WORK TO COMPLETE: Which lines of the records contain "también"? Collect every one of them.

Saved entries
■ ■ ■

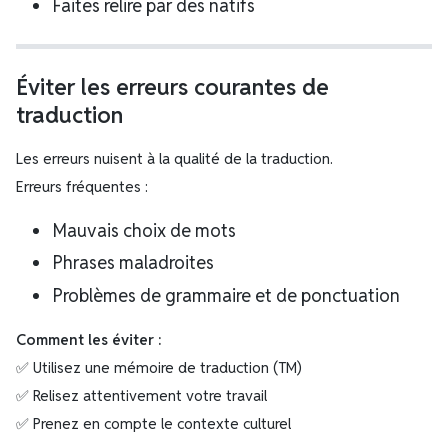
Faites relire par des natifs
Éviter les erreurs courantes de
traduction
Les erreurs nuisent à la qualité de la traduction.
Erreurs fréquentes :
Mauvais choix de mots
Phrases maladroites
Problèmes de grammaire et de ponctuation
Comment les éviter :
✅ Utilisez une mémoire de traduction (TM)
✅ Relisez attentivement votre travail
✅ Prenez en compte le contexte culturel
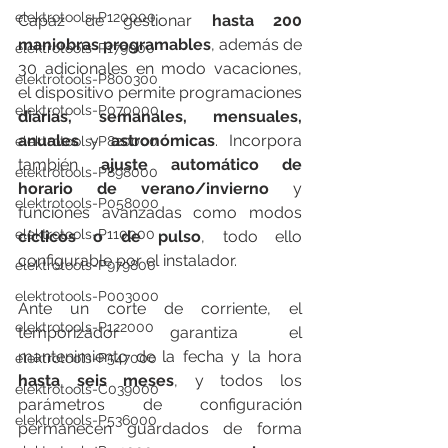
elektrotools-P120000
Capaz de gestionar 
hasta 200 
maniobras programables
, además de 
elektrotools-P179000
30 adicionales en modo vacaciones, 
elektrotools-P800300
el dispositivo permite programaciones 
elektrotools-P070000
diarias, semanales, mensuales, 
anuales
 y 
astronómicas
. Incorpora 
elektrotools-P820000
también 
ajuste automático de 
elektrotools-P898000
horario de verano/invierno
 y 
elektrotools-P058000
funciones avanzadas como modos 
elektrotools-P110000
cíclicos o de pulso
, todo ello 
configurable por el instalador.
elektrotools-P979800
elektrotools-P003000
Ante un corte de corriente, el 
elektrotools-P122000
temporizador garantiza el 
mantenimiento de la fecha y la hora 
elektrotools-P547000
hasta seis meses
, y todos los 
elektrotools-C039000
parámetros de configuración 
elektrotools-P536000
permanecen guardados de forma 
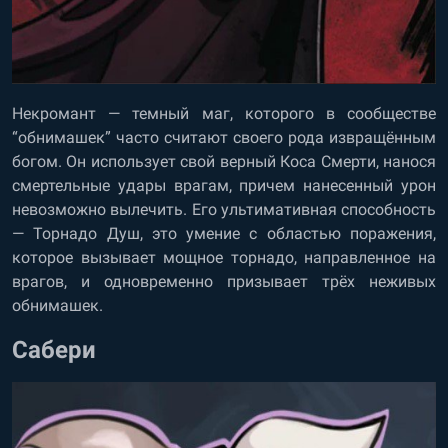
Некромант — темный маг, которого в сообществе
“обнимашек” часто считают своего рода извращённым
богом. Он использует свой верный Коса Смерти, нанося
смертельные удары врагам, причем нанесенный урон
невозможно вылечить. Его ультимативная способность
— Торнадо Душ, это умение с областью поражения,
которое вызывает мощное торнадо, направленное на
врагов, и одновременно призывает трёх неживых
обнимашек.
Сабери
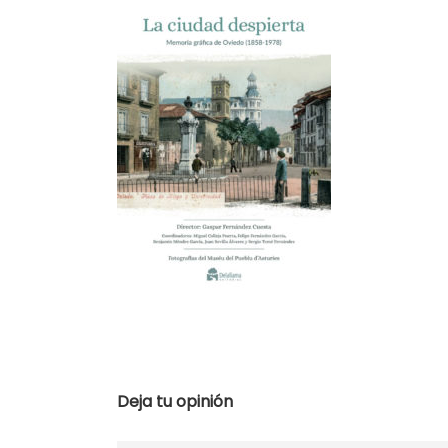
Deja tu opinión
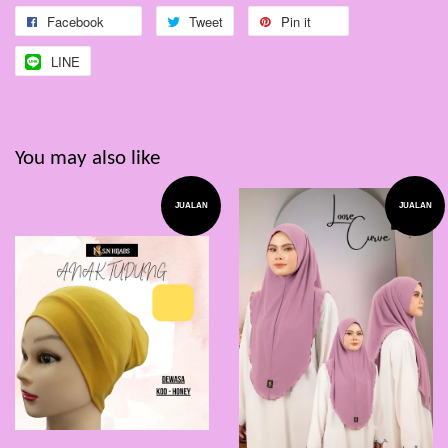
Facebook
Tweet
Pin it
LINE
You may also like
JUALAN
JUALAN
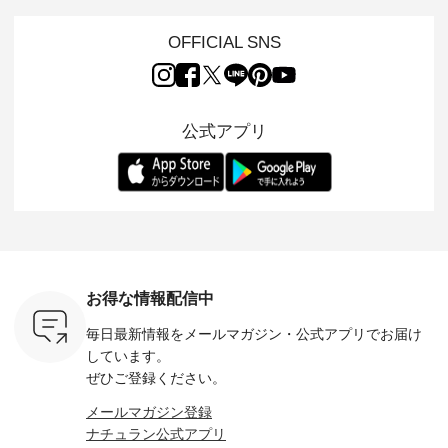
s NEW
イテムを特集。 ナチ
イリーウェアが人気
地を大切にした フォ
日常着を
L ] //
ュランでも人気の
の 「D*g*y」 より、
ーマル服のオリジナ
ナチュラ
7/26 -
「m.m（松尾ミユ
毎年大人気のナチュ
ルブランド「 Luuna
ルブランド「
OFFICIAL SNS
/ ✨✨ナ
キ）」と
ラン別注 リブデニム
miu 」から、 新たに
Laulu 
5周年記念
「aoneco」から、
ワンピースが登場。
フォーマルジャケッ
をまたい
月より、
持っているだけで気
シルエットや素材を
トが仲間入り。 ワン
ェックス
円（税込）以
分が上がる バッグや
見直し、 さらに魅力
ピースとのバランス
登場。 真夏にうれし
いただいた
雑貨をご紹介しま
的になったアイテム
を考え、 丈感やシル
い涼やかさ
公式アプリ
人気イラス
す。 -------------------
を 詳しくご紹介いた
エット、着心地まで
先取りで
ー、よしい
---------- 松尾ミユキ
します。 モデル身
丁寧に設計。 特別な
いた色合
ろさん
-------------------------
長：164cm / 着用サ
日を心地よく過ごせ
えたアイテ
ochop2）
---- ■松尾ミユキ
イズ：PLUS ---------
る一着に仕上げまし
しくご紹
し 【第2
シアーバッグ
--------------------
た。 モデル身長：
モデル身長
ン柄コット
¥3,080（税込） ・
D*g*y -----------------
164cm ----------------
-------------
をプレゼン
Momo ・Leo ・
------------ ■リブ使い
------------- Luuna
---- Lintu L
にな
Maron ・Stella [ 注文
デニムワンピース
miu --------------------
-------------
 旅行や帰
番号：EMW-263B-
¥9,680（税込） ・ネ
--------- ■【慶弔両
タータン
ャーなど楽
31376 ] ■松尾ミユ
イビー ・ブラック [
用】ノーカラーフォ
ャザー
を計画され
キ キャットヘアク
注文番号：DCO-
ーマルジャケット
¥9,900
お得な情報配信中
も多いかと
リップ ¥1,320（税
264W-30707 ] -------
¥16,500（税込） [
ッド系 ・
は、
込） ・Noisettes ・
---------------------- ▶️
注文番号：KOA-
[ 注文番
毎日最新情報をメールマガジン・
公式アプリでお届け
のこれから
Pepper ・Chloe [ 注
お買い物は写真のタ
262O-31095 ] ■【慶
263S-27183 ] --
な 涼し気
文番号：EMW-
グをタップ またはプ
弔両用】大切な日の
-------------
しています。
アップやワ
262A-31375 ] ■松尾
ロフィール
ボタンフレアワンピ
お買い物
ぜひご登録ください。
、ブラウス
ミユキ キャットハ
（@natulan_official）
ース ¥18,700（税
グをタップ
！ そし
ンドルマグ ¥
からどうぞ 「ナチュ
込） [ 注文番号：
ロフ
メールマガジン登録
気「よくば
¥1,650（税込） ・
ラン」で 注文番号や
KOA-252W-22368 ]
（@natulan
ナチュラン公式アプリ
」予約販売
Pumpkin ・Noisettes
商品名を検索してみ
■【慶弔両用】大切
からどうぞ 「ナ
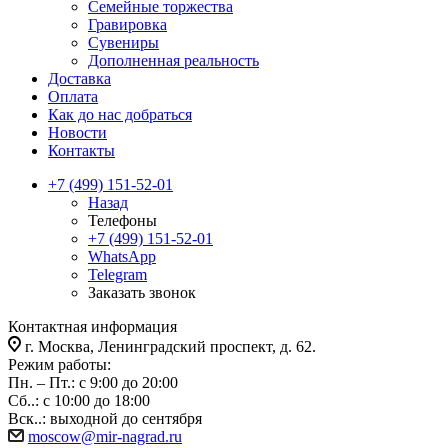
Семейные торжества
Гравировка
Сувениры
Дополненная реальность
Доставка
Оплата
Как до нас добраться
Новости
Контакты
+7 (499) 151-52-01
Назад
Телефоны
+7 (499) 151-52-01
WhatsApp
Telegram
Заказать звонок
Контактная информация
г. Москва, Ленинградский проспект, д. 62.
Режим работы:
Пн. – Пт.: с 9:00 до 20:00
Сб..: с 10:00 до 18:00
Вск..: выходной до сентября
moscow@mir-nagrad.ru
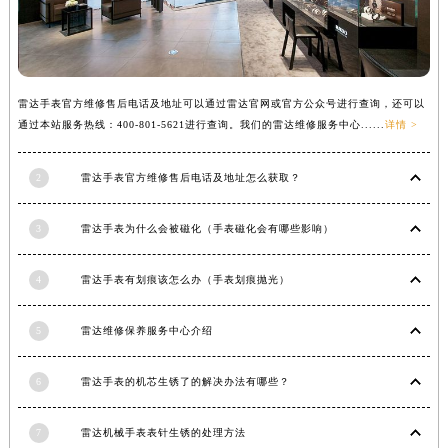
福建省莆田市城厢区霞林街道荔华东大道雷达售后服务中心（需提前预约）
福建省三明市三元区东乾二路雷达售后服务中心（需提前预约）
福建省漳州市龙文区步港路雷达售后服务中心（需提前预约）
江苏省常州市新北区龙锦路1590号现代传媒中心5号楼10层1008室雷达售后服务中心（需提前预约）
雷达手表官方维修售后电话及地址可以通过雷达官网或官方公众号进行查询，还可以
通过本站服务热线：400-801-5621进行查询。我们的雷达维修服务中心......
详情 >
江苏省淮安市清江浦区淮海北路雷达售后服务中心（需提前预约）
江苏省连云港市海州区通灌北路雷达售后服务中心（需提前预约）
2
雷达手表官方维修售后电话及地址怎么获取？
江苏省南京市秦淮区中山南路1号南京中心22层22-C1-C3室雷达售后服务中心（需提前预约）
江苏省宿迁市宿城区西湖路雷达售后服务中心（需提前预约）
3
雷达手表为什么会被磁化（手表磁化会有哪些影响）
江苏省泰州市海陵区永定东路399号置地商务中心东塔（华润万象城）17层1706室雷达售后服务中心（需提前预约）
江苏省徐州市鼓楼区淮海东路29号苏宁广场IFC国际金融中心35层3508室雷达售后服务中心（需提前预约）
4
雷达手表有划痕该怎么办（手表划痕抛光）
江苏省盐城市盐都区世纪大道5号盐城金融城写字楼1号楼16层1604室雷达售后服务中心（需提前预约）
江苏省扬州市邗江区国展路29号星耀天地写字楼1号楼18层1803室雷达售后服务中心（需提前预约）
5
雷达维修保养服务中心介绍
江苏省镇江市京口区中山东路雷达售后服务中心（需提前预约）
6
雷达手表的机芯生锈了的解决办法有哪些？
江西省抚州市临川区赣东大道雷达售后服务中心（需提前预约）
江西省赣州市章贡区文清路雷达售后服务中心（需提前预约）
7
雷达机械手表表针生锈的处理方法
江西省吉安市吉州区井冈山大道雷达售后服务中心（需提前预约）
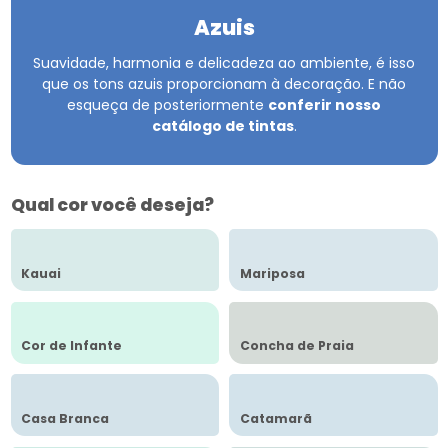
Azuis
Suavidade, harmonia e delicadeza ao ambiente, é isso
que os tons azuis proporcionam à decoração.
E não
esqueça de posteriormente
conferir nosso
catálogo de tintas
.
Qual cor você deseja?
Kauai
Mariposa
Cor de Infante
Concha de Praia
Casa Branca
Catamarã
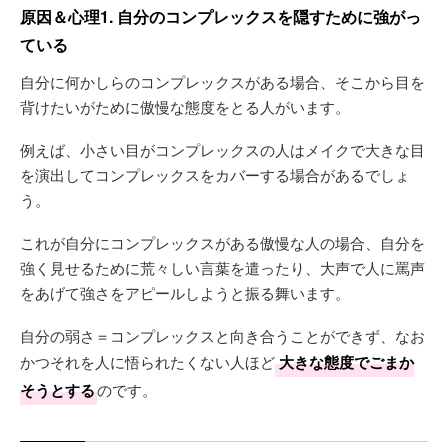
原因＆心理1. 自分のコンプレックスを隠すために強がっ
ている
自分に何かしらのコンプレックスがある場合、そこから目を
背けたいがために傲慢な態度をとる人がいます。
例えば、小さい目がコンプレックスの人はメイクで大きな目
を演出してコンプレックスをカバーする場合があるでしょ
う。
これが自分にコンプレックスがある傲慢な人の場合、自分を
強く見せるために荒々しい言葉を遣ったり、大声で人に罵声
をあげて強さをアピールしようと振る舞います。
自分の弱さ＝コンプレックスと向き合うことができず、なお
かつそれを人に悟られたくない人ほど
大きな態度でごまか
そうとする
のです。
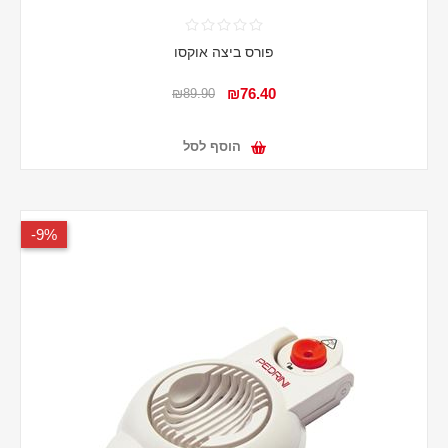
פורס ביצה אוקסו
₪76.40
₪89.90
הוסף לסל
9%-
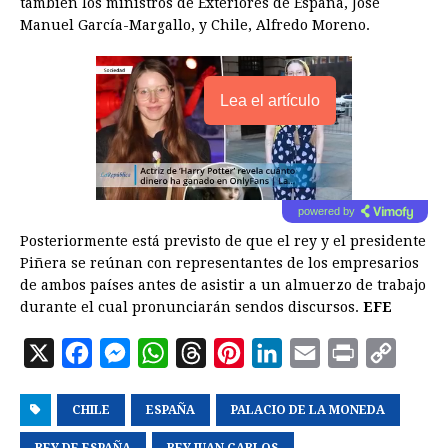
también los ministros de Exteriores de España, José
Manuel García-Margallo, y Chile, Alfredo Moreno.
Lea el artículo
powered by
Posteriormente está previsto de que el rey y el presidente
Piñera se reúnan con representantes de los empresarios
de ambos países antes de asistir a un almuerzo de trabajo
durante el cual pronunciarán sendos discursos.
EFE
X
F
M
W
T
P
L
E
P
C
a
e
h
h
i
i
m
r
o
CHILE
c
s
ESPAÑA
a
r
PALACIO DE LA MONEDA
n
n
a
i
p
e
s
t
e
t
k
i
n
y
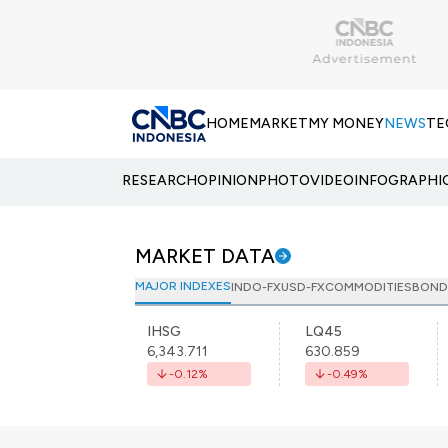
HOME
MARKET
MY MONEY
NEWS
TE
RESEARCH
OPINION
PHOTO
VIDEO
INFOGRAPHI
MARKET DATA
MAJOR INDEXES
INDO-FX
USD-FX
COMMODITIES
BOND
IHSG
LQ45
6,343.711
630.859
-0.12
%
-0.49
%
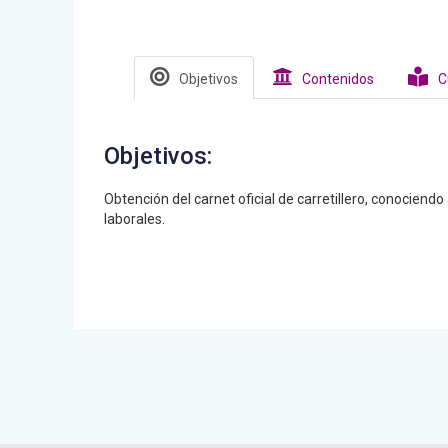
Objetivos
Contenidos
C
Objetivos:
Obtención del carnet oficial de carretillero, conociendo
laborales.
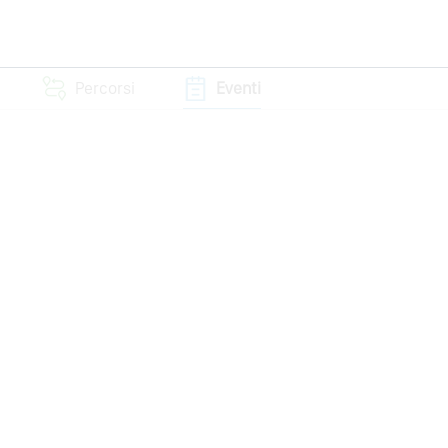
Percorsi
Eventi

■ ■ ■

EXPECTED ANSWER:
también 
también los ministros de Exteriores de España, José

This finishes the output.